It looks like the bids are too low more often than too high, which makes sense. Remember that under the rules of the game, you lose if you overbid, so contestants probably underbid to some degree deliberately.

Here is the mean and standard deviation of Diff for Player 1.


In [19]:
mean_diff1 = sample_diff1.mean()
std_diff1 = sample_diff1.std()

mean_diff1, std_diff1


Out[19]:
(-4116.3961661341855, 6899.909806377117)

We can use the observed distribution of differences to model the contestant's distribution of errors.

This step is a little tricky because we don’t actually know the contestant’s guesses; we only know what they bid.

So we have to make some assumptions:

  • I'll assume that contestants underbid because they are being strategic, and that on average their guesses are accurate. In other words, the mean of their errors is 0.

  • But I'll assume that the spread of the differences reflects the actual spread of their errors. So, I'll use the standard deviation of the differences as the standard deviation of their errors.

Based on these assumptions, I'll make a normal distribution with parameters 0 and std_diff1.


In [20]:
from scipy.stats import norm

error_dist1 = norm(0, std_diff1)
error_dist1


Out[20]:
<scipy.stats._distn_infrastructure.rv_frozen at 0x7f4e927407f0>

We'll use this distribution to do the update.

Update

Suppose you are Player 1. You see the prizes in your showcase and your estimate of the total price is $23,000.

For each hypothetical price in the prior distribution, I'll subtract away your guess. The result is your error under each hypothesis.


In [21]:
guess1 = 23000

qs = prior1.index
error1 = guess1 - qs

Now suppose you know based on past performance that your estimation error is well modeled by error_dist1.
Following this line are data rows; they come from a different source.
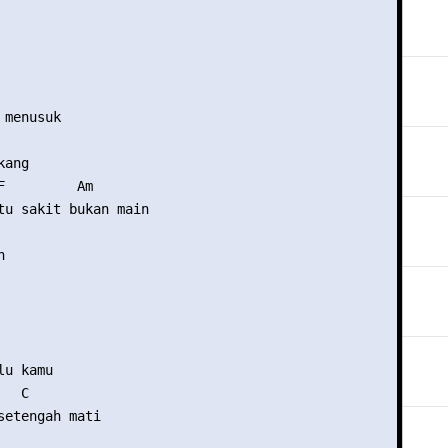
      

menusuk

ang 

F         Am     

tu sakit bukan main 

 



u kamu 

  C 

setengah mati 


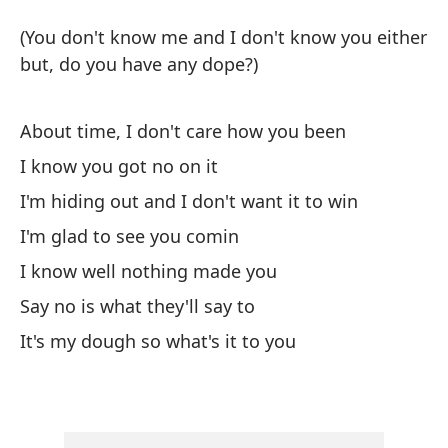
U
(You don't know me and I don't know you either
On
but, do you have any dope?)
No
About time, I don't care how you been
¿t
I know you got no on it
(Y
I'm hiding out and I don't want it to win
do
I'm glad to see you comin
Es
I know well nothing made you
Ab
Say no is what they'll say to
It's my dough so what's it to you
Sé
I 
Es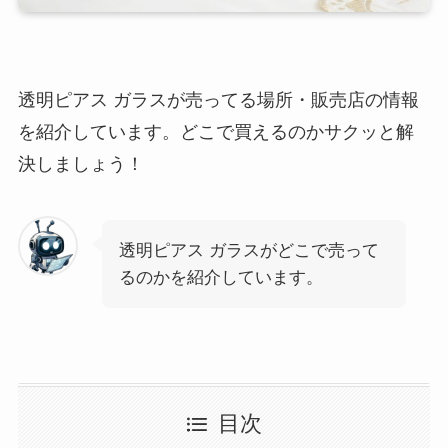
透明ピアス ガラスが売ってる場所・販売店の情報
を紹介しています。どこで買えるのかサクッと解
決しましょう！
透明ピアス ガラスがどこで売って
るのかを紹介しています。
目次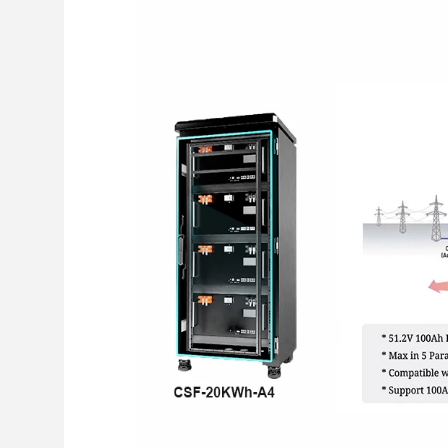
48v 5k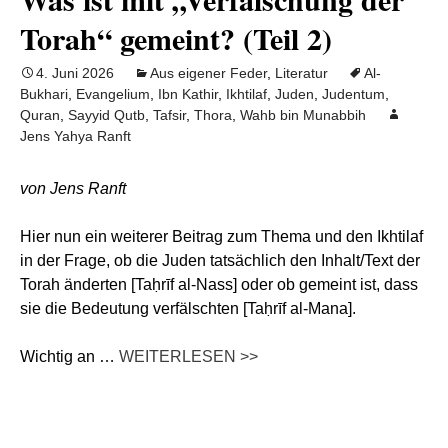
Torah“ gemeint? (Teil 2)
4. Juni 2026
Aus eigener Feder
,
Literatur
Al-
Bukhari
,
Evangelium
,
Ibn Kathir
,
Ikhtilaf
,
Juden
,
Judentum
,
Quran
,
Sayyid Qutb
,
Tafsir
,
Thora
,
Wahb bin Munabbih
Jens Yahya Ranft
von Jens Ranft
Hier nun ein weiterer Beitrag zum Thema und den Ikhtilaf
in der Frage, ob die Juden tatsächlich den Inhalt/Text der
Torah änderten [Taḥrīf al-Nass] oder ob gemeint ist, dass
sie die Bedeutung verfälschten [Taḥrīf al-Mana].
Wichtig an …
WEITERLESEN >>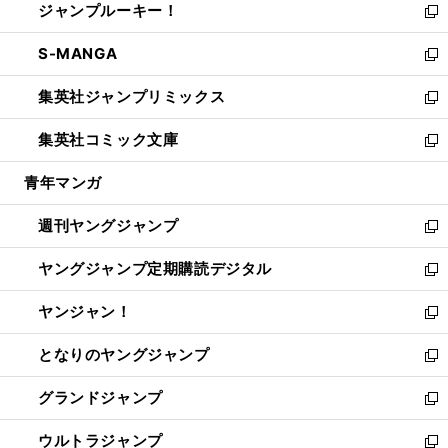
ジャンプルーキー！
く
で
ド
ィ
い
新
開
ウ
ン
ウ
し
S-MANGA
く
で
ド
ィ
い
新
開
ウ
ン
ウ
し
集英社ジャンプリミックス
く
で
ド
ィ
い
新
開
ウ
ン
ウ
し
集英社コミック文庫
く
で
ド
ィ
い
新
開
ウ
ン
ウ
し
青年マンガ
く
で
ド
ィ
い
開
ウ
ン
ウ
週刊ヤングジャンプ
く
で
ド
ィ
新
開
ウ
ン
し
ヤングジャンプ定期購読デジタル
く
で
ド
い
新
開
ウ
ウ
し
ヤンジャン！
く
で
ィ
い
新
開
ン
ウ
し
となりのヤングジャンプ
く
ド
ィ
い
新
ウ
ン
ウ
し
グランドジャンプ
で
ド
ィ
い
新
開
ウ
ン
ウ
し
ウルトラジャンプ
く
で
ド
ィ
い
新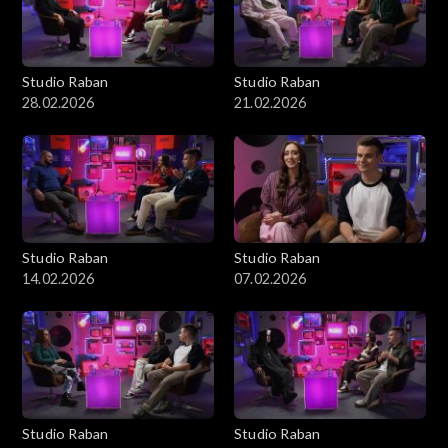
Studio Raban
Studio Raban
28.02.2026
21.02.2026
Studio Raban
Studio Raban
14.02.2026
07.02.2026
Studio Raban
Studio Raban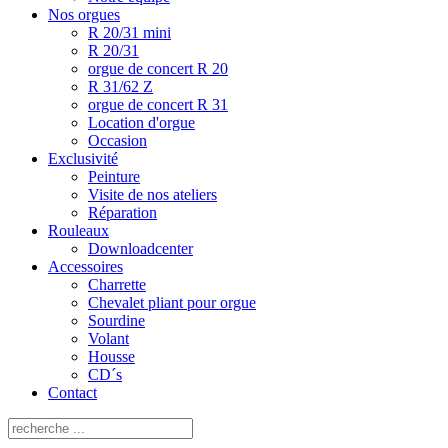
Nos orgues
R 20/31 mini
R 20/31
orgue de concert R 20
R 31/62 Z
orgue de concert R 31
Location d'orgue
Occasion
Exclusivité
Peinture
Visite de nos ateliers
Réparation
Rouleaux
Downloadcenter
Accessoires
Charrette
Chevalet pliant pour orgue
Sourdine
Volant
Housse
CD´s
Contact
Under that assumption we can compute the likelihood of your estimate under each hypothesis.


In [22]:
likelihood1 = error_dist1.pdf(error1)

And we can use that likelihood to update the prior.


In [23]:
posterior1 = prior1 * likelihood1
posterior1.normalize()


Out[23]:
3.3889812097254624e-05

Here's what the posterior distribution looks like:


In [24]:
prior1.plot(color='gray', label='Prior 1')
posterior1.plot(color='C0', label='Posterior 1')

decorate_value('Prior and posterior distribution of showcase value')
savefig('fig08-03')


Because your estimate is in the lower end of the range, the posterior distribution has shifted to the left. We can use the posterior mean to see by how much.


In [25]:
prior1.mean(), posterior1.mean()


Out[25]:
(30299.488817891375, 26192.024002392536)

Before you saw the prizes, you expected to see a showcase with a value close to $30,000.

After making an estimate of $23,000, you updated the prior distribution.

Based on the combination of the prior and your estimate, you now expect the actual price to be about $26,000.

Exercise: Now suppose you are Player 2. When you see your showcase, you estimte that the total price is $38,000.

Use diff2 to construct a normal distribution that represents the distribution of your estimation errors.

Compute the likelihood of your estimate for each actual price and use it to update prior2.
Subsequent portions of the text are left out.